[The data]
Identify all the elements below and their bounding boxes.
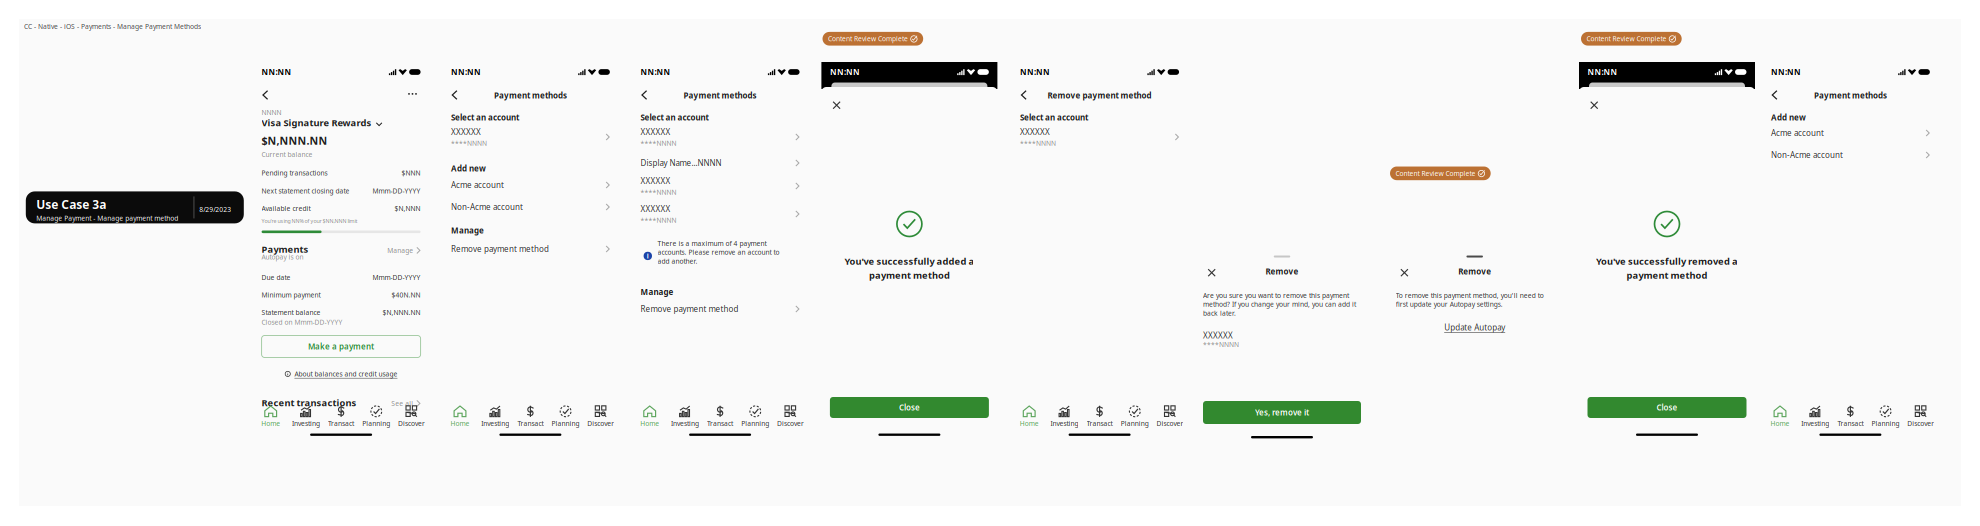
button[interactable]: Close — [1202, 264, 1221, 281]
staticText: Manage — [451, 225, 484, 236]
button[interactable]: Investing — [1798, 403, 1833, 430]
button[interactable]: Acme account — [1762, 127, 1938, 139]
button[interactable]: XXXXXX — [632, 176, 808, 196]
button[interactable]: Planning — [1868, 403, 1903, 430]
staticText: ****NNNN — [1203, 340, 1239, 349]
button[interactable]: Investing — [667, 403, 702, 430]
button[interactable]: Discover — [394, 403, 429, 430]
button[interactable]: Discover — [1152, 403, 1188, 430]
staticText: Remove payment method — [1048, 90, 1152, 101]
button[interactable]: Manage — [387, 244, 421, 257]
button[interactable]: Planning — [359, 403, 394, 430]
button[interactable]: Close — [1588, 397, 1746, 418]
button[interactable]: Close — [830, 397, 989, 418]
button[interactable]: Home — [253, 403, 288, 430]
staticText: Manage Payment - Manage payment method — [36, 214, 178, 223]
staticText: Mmm-DD-YYYY — [373, 186, 421, 195]
staticText: XXXXXX — [641, 176, 671, 186]
staticText: Planning — [1872, 419, 1900, 428]
staticText: Discover — [587, 419, 614, 428]
button[interactable]: Update Autopay — [1387, 322, 1562, 333]
button[interactable]: Remove payment method — [632, 303, 808, 315]
staticText: NNNN — [262, 108, 282, 117]
button[interactable]: Investing — [288, 403, 324, 430]
button[interactable]: Discover — [1903, 403, 1938, 430]
button[interactable]: XXXXXX — [632, 127, 808, 147]
staticText: NN:NN — [1588, 67, 1618, 77]
button[interactable]: Transact — [324, 403, 359, 430]
staticText: Close — [899, 402, 920, 413]
staticText: Statement balance — [262, 308, 321, 317]
staticText: ****NNNN — [641, 216, 677, 224]
staticText: Remove — [1266, 266, 1298, 277]
button[interactable]: Transact — [513, 403, 548, 430]
staticText: Planning — [1121, 419, 1149, 428]
button[interactable]: Close — [826, 95, 847, 115]
staticText: NN:NN — [641, 67, 671, 77]
button[interactable]: Planning — [548, 403, 583, 430]
button[interactable]: Investing — [478, 403, 513, 430]
button[interactable]: Back — [446, 86, 463, 104]
button[interactable]: See all — [391, 397, 421, 410]
staticText: Investing — [292, 419, 320, 428]
staticText: Available credit — [262, 204, 311, 213]
staticText: Payments — [262, 243, 309, 255]
staticText: Home — [1770, 419, 1790, 428]
button[interactable]: Back — [257, 86, 274, 104]
button[interactable]: Transact — [1082, 403, 1117, 430]
staticText: payment method — [1626, 269, 1708, 281]
staticText: ****NNNN — [641, 139, 677, 148]
staticText: $N,NNN.NN — [383, 308, 421, 317]
button[interactable]: Display Name...NNNN — [632, 157, 808, 169]
staticText: Display Name...NNNN — [641, 158, 722, 168]
button[interactable]: Non-Acme account — [442, 201, 618, 213]
staticText: Payment methods — [494, 90, 567, 101]
staticText: i — [647, 252, 649, 260]
staticText: 8/29/2023 — [199, 205, 231, 214]
button[interactable]: Back — [1766, 86, 1783, 104]
staticText: Planning — [741, 419, 769, 428]
button[interactable]: About balances and credit usage — [253, 368, 429, 380]
staticText: Content Review Complete — [1586, 34, 1666, 43]
button[interactable]: Planning — [1117, 403, 1152, 430]
button[interactable]: Home — [1012, 403, 1047, 430]
button[interactable]: Close — [1395, 264, 1414, 281]
staticText: Content Review Complete — [1396, 169, 1476, 178]
button[interactable]: Discover — [773, 403, 808, 430]
button[interactable]: Transact — [702, 403, 738, 430]
button[interactable]: Acme account — [442, 179, 618, 191]
staticText: Discover — [398, 419, 425, 428]
button[interactable]: Home — [632, 403, 667, 430]
staticText: Visa Signature Rewards — [262, 116, 372, 129]
staticText: ****NNNN — [1020, 139, 1056, 148]
staticText: Current balance — [262, 150, 313, 159]
button[interactable]: Make a payment — [262, 336, 421, 358]
button[interactable]: Back — [636, 86, 652, 104]
staticText: You've successfully added a — [844, 255, 974, 267]
button[interactable]: Discover — [583, 403, 618, 430]
button[interactable]: More options — [402, 87, 423, 101]
staticText: Planning — [552, 419, 580, 428]
staticText: Remove payment method — [641, 304, 739, 314]
button[interactable]: Remove payment method — [442, 243, 618, 255]
button[interactable]: Investing — [1047, 403, 1082, 430]
staticText: Discover — [1156, 419, 1184, 428]
staticText: $N,NNN — [395, 204, 421, 213]
button[interactable]: Close — [1584, 95, 1604, 115]
button[interactable]: XXXXXX — [632, 204, 808, 224]
staticText: Home — [450, 419, 470, 428]
button[interactable]: XXXXXX — [442, 127, 618, 147]
staticText: Next statement closing date — [262, 186, 350, 195]
button[interactable]: Transact — [1833, 403, 1868, 430]
button[interactable]: Back — [1016, 86, 1032, 104]
button[interactable]: Planning — [738, 403, 773, 430]
staticText: Are you sure you want to remove this pay… — [1203, 291, 1356, 318]
button[interactable]: Non-Acme account — [1762, 149, 1938, 161]
staticText: XXXXXX — [641, 126, 671, 137]
button[interactable]: Home — [1762, 403, 1798, 430]
button[interactable]: Home — [442, 403, 478, 430]
staticText: NN:NN — [1771, 67, 1801, 77]
button[interactable]: XXXXXX — [1012, 127, 1188, 147]
staticText: Pending transactions — [262, 168, 328, 177]
button[interactable]: Yes, remove it — [1203, 401, 1361, 424]
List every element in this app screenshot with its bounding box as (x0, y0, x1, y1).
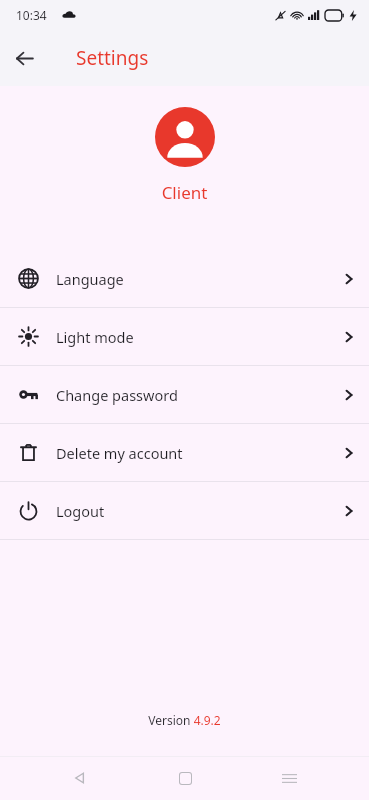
button[interactable]: Delete my account (0, 424, 369, 481)
button[interactable]: Change password (0, 366, 369, 423)
button[interactable]: Logout (0, 482, 369, 539)
staticText: Language (56, 269, 328, 289)
staticText: Client (0, 181, 369, 204)
staticText: Settings (76, 45, 149, 71)
button[interactable]: Home (161, 756, 209, 800)
button[interactable]: Back (0, 34, 48, 82)
staticText: 10:34 (16, 7, 47, 23)
button[interactable]: Light mode (0, 308, 369, 365)
staticText: Change password (56, 385, 328, 405)
staticText: Logout (56, 501, 328, 521)
staticText: Delete my account (56, 443, 328, 463)
button[interactable]: Language (0, 250, 369, 307)
button[interactable]: Back (56, 756, 104, 800)
staticText: Version 4.9.2 (0, 712, 369, 728)
button[interactable]: Recents (265, 756, 313, 800)
staticText: Light mode (56, 327, 328, 347)
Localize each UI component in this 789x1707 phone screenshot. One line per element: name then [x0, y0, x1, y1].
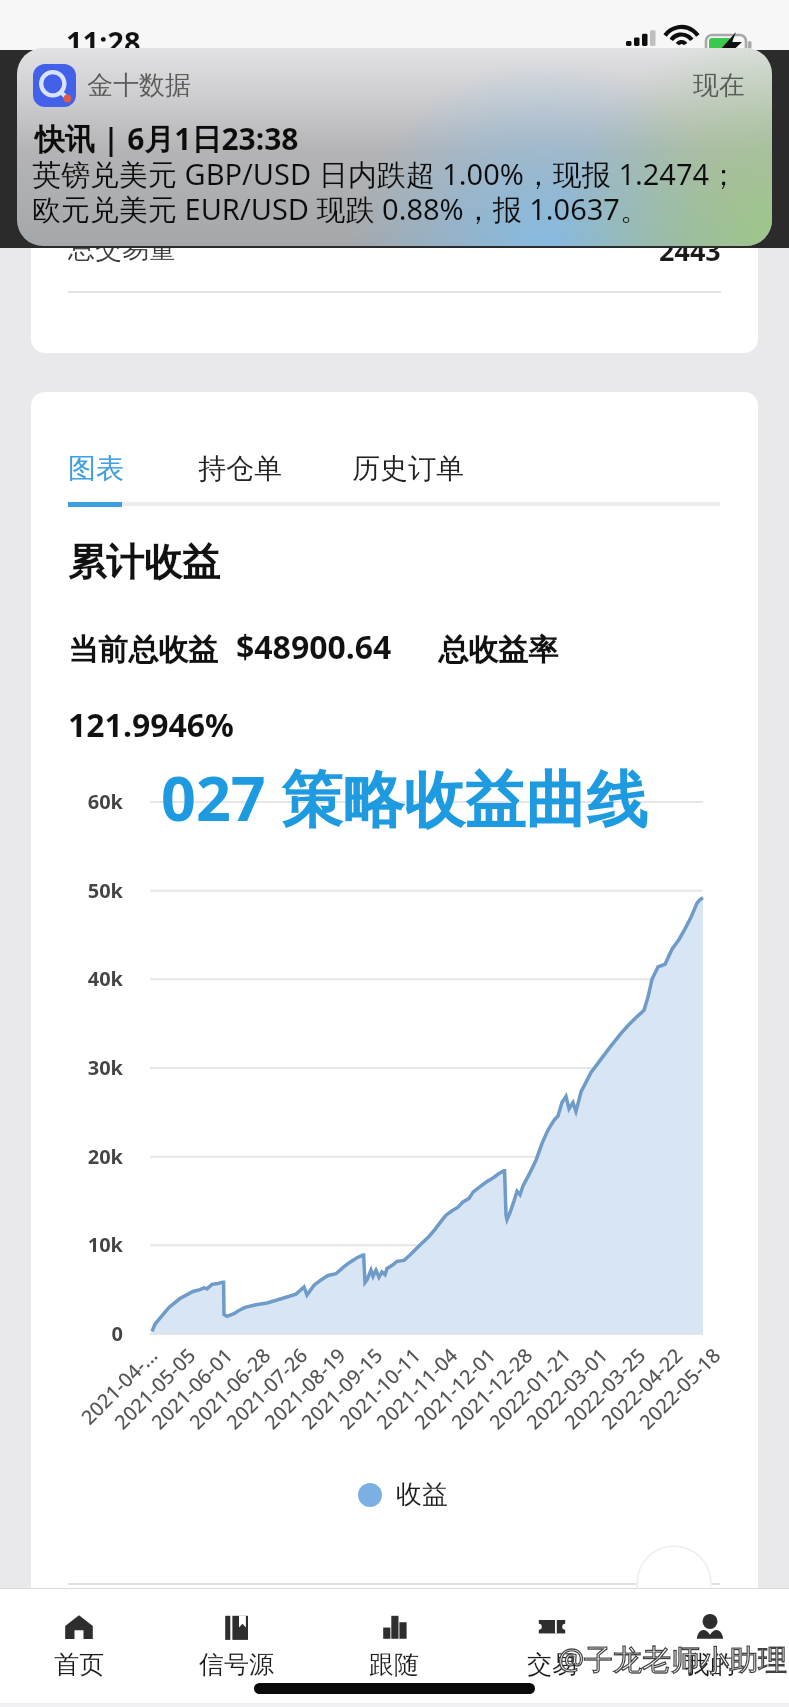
button[interactable]: 我的 — [631, 1589, 789, 1707]
button[interactable]: 历史订单 — [352, 449, 464, 488]
staticText: 总收益率 — [438, 631, 558, 669]
button[interactable]: Add — [636, 1545, 712, 1621]
staticText: 2021-06-28 — [116, 1342, 276, 1502]
staticText: 40k — [31, 965, 123, 992]
staticText: 60k — [31, 788, 123, 815]
staticText: 金十数据 — [87, 69, 191, 102]
staticText: 2443 — [659, 232, 721, 269]
staticText: 我的 — [685, 1649, 735, 1680]
staticText: 历史订单 — [352, 451, 464, 486]
staticText: $48900.64 — [236, 625, 392, 669]
staticText: 2021-10-11 — [266, 1342, 426, 1502]
staticText: 0 — [31, 1320, 123, 1347]
staticText: 信号源 — [199, 1649, 274, 1680]
staticText: 027 策略收益曲线 — [161, 756, 648, 839]
staticText: 50k — [31, 877, 123, 904]
staticText: 交易 — [527, 1649, 577, 1680]
staticText: 2021-06-01 — [78, 1342, 238, 1502]
staticText: 2021-09-15 — [228, 1342, 388, 1502]
staticText: 2021-04-... — [31, 1342, 163, 1502]
button[interactable]: 信号源 — [157, 1589, 315, 1707]
button[interactable]: 跟随 — [315, 1589, 473, 1707]
staticText: 首页 — [54, 1649, 104, 1680]
staticText: 累计收益 — [68, 538, 220, 586]
staticText: 20k — [31, 1143, 123, 1170]
staticText: 总交易量 — [68, 232, 176, 266]
staticText: 持仓单 — [198, 451, 282, 486]
staticText: 2021-08-19 — [191, 1342, 351, 1502]
staticText: 10k — [31, 1231, 123, 1258]
staticText: 2022-01-21 — [416, 1342, 576, 1502]
staticText: 2021-12-28 — [378, 1342, 538, 1502]
staticText: @子龙老师小助理 — [558, 1639, 788, 1679]
staticText: 2022-05-18 — [566, 1342, 726, 1502]
staticText: 跟随 — [369, 1649, 419, 1680]
staticText: 收益 — [396, 1478, 448, 1511]
staticText: 快讯 | 6月1日23:38 — [35, 118, 299, 159]
staticText: 英镑兑美元 GBP/USD 日内跌超 1.00%，现报 1.2474； — [32, 154, 739, 194]
staticText: 11:28 — [66, 22, 141, 61]
staticText: 2021-07-26 — [153, 1342, 313, 1502]
button[interactable]: 持仓单 — [198, 449, 282, 488]
staticText: 2021-05-05 — [41, 1342, 201, 1502]
staticText: 2022-04-22 — [528, 1342, 688, 1502]
staticText: 现在 — [693, 69, 745, 102]
staticText: 2022-03-01 — [453, 1342, 613, 1502]
staticText: @子龙老师小助理 — [558, 1639, 788, 1679]
staticText: 2021-12-01 — [341, 1342, 501, 1502]
staticText: 欧元兑美元 EUR/USD 现跌 0.88%，报 1.0637。 — [32, 189, 649, 229]
staticText: 2021-11-04 — [303, 1342, 463, 1502]
button[interactable]: 交易 — [473, 1589, 631, 1707]
staticText: 2022-03-25 — [491, 1342, 651, 1502]
staticText: 121.9946% — [68, 703, 234, 747]
staticText: 图表 — [68, 451, 124, 486]
staticText: 30k — [31, 1054, 123, 1081]
button[interactable]: 首页 — [0, 1589, 157, 1707]
button[interactable]: 图表 — [68, 449, 124, 488]
staticText: 当前总收益 — [68, 631, 218, 669]
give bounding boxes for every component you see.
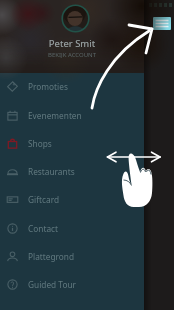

[Work instruction]
A single number is the whole answer: how many lines in the data above hold the string "boxes".

[Completed task]
2